URA expands EFRIS to 12 new sectors, warning of penalties for businesses that fail to comply with the new digital tax system.
URA expands EFRIS to 12 new sectors, warning of penalties for businesses that fail to comply with the new digital tax system.

Overview:

Uganda's tax authority is expanding its digital invoicing system, EFRIS, to 12 new business sectors starting July 1, 2025, to boost compliance and revenue.

KAMPALA, Uganda — Uganda’s tax authority is expanding its digital invoicing system to 12 new economic sectors, requiring a wider range of businesses to issue real-time electronic receipts and invoices.

The Uganda Revenue Authority (URA) announced that effective July 1, 2025, companies in industries from manufacturing and construction to transportation and real estate must adopt its Electronic Fiscal Receipting and Invoicing Solution (EFRIS). The directive, issued by Commissioner General John R. Musinguzi, is meant to boost tax compliance and reduce revenue loss.

The newly included sectors also cover:

  • Wholesale and retail of fuel
  • Mining and quarrying
  • Electricity, gas, and air conditioning supply
  • Water supply and waste management
  • Accommodation and food services
  • Information, technology and communication
  • Professional, scientific and technical activities
  • Arts, entertainment and recreation

The URA warned that businesses that fail to comply will face a penal tax equal to double the amount of tax due on the goods or services involved.

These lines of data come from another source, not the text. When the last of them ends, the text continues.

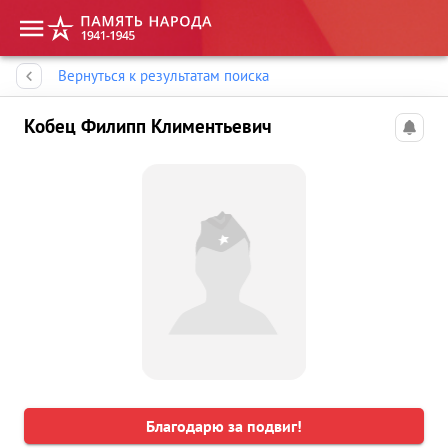
Память народа
Вернуться к результатам поиска
Кобец Филипп Климентьевич
Благодарю за подвиг!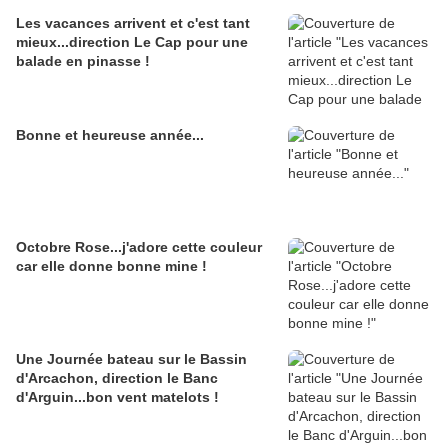
Les vacances arrivent et c'est tant
mieux...direction Le Cap pour une
balade en pinasse !
Bonne et heureuse année...
Octobre Rose...j'adore cette couleur
car elle donne bonne mine !
Une Journée bateau sur le Bassin
d'Arcachon, direction le Banc
d'Arguin...bon vent matelots !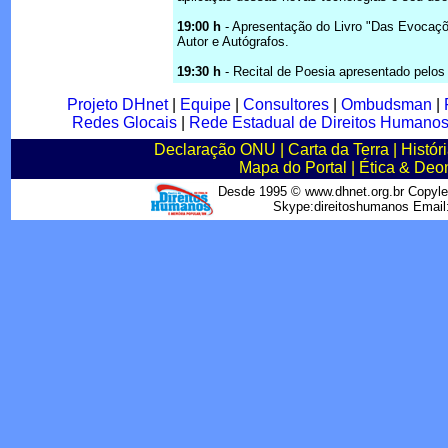
19:00 h
- Apresentação do Livro "Das Evocaçõ
Autor e Autógrafos.
19:30 h
- Recital de Poesia apresentado pelos
Projeto DHnet
|
Equipe
|
Consultores
|
Ombudsman
|
Redes Glocais
|
Rede Estadual de Direitos Humano
Declaração ONU
|
Carta da Terra
|
Histór
Mapa do Portal
|
Ética & Deo
Desde 1995 © www.dhnet.org.br Copyle
Skype:direitoshumanos Emai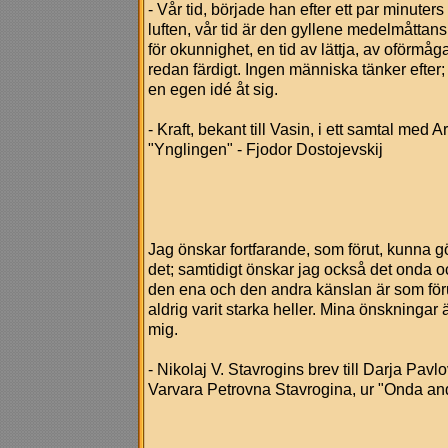
- Vår tid, började han efter ett par minuters
luften, vår tid är den gyllene medelmåttans
för okunnighet, en tid av lättja, av oförmåga 
redan färdigt. Ingen människa tänker efter; 
en egen idé åt sig.
- Kraft, bekant till Vasin, i ett samtal med 
"Ynglingen" - Fjodor Dostojevskij
Jag önskar fortfarande, som förut, kunna gö
det; samtidigt önskar jag också det onda o
den ena och den andra känslan är som föru
aldrig varit starka heller. Mina önskningar 
mig.
- Nikolaj V. Stavrogins brev till Darja Pav
Varvara Petrovna Stavrogina, ur "Onda and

First introduced in 2021, the EFRIS system aims to combat tax evasion by electronically capturing all business transactions and sharing the data directly with the URA. While the system has been credited with improving Value Added Tax (VAT) compliance and increasing revenue collection, it has faced criticism from some traders over implementation costs and complexity.

“This measure will enhance transparency, promote fair competition, and improve service delivery to compliant taxpayers,” Musinguzi said in a notice. The latest expansion is part of the URA’s effort to target key sectors that are significant contributors to the tax base but have historically been prone to under-reporting.